Despite the dreary damp weather, spring is advancing at a pace, and the species tulips are adding some excitement to the cool early spring colour palette at Highdown Gardens. In this week’s blog Gary has us convinced that we can smell the garden scents from all the way over at Worthing Town Hall! Keep reading for the full story…
It struck me last year that we do well at Highdown to have an annual re-flowering of tulip and hyacinth bulbs. Generally, they tend to get weaker over time and gradually die out. But here, I think, it’s the well-drained chalky soil that help the bulbs get baked over summer: this summer ripening is what these species enjoy in their native habitats of the central Asian regions.
Look out for the hyacinths in the orchard as you enter the garden. They’re just passing their peak, so catch them quick.
The earliest tulip species to flower is Tulipa turkestanica. You’ll see this in large numbers in the lower garden where its cream flowers with black anthers shine out in shadier areas. This species tulip self-seeds, so tends to find its ‘happy place’ in the garden.
On the chalk cliff face you’ll see Tulipa saxatilis, a wild triploid hybrid from Greece. The pink flowers with a bright yellow base to the segments are an interesting mix of colour: pink and yellow are difficult colours to complement each other. It tends to send up its lustrous leaves in late winter, which would be damaged in a more cold-exposed garden than Highdown. The original bulbs were given to Sir Frederick by his friend, the great plantsman G. P. Baker from a collection he made in Crete and Greece.
Opposite the chalk cliff and the nature pond, you may see some groupings of Tulipa humulis, quite a variable species, but here it’s a lovely cerise pink with a yellow centre.
A couple of other plants to look out for if you’re coming to the gardens: the first is a named cultivar of the common plant Honesty, Lunaria annua. I grew this cultivar for cut flowers in France, and the few plants at Highdown are grown from this seed. It’s Lunaria annua ‘Corfu Blue’, a shorter plant than the species, and one that is in flower from February. The tone of the flowers really shines out on dull days, much improved from the dull mauve of the species. You’ll see this plant by the greenhouse as you walk past.
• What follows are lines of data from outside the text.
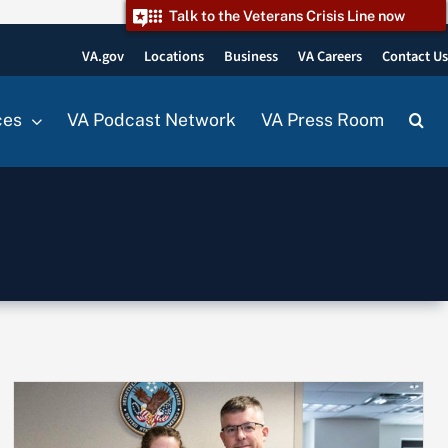
Talk to the Veterans Crisis Line now
VA.gov
Locations
Business
VA Careers
Contact U
ces
VA Podcast Network
VA Press Room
Finally, one of the first group of shrubs to come into flower in spring are the viburnums. This species enjoys the chalky soil, especially those originating from China. One of the best, just coming into flower is Viburnum x burkwoodii, a cross between V. carlesii and V. utile. This evergreen shrub has clusters of very fragrant pink-budded white flowers. The scent is a strong, sweet, daphne-like fragrance, and one that drifts on the breeze. Last year, in the middle garden, I was constantly asked to identify the source of this beautiful sweet smell. Come and experience it for yourself!